Remove any one of those pieces and AI becomes little more than an exceptionally fast search engine.

Reality Check
Every workflow skipped today is a pattern AI won't discover tomorrow.

Don't Stop at "Who?"

The AI revolution has created tremendous excitement, and rightly so. Finding the right advocate is becoming dramatically easier than it was only a few years ago.

That's worth celebrating.

Just don't confuse a better search experience with a better advocacy program. Search is only one chapter in the story.

The organizations that see the greatest return from AI won't necessarily be the ones with the most sophisticated models.

They'll be the ones with the richest operational history.

  • Every request becomes institutional memory.
  • Every activity measured.
  • Every contribution attributable.
  • Every outcome becomes another lesson AI can learn from.

Those organizations won't use AI merely to answer the question, "Who should we ask?"

They'll use AI to answer far more valuable questions.

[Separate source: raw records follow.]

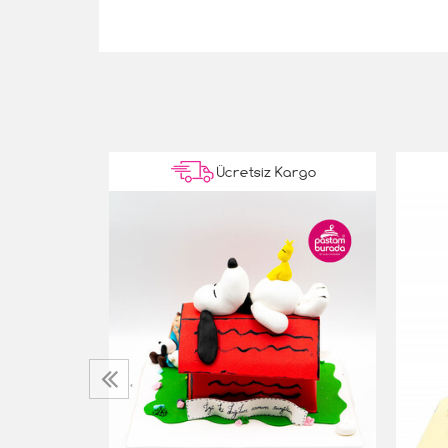
Kargo
Ücretsiz Kargo
 Pasta
‹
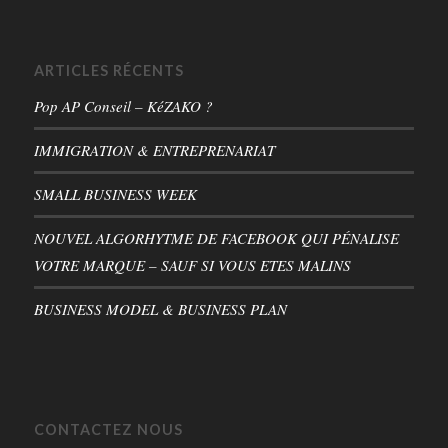
ARTICLES RÉCENTS
Pop AP Conseil – KéZAKO ?
IMMIGRATION & ENTREPRENARIAT
SMALL BUSINESS WEEK
NOUVEL ALGORHYTME DE FACEBOOK QUI PÉNALISE
VOTRE MARQUE – SAUF SI VOUS ETES MALINS
BUSINESS MODEL & BUSINESS PLAN
CONTACTEZ NOUS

  • "Where are we running short of advocates?"
  • "When is the most effective time to use advocates?"
  • "What types of advocacy generate the greatest business impact?"
  • "What patterns have we been missing?"

That's when AI stops behaving like a better Google search.

That's when it starts behaving like a strategic partner.

Finding the right advocate has always been the opening scene.

If your AI can find advocates but your program can't learn from using them, you've built a remarkable search engine instead of a remarkable advocacy program.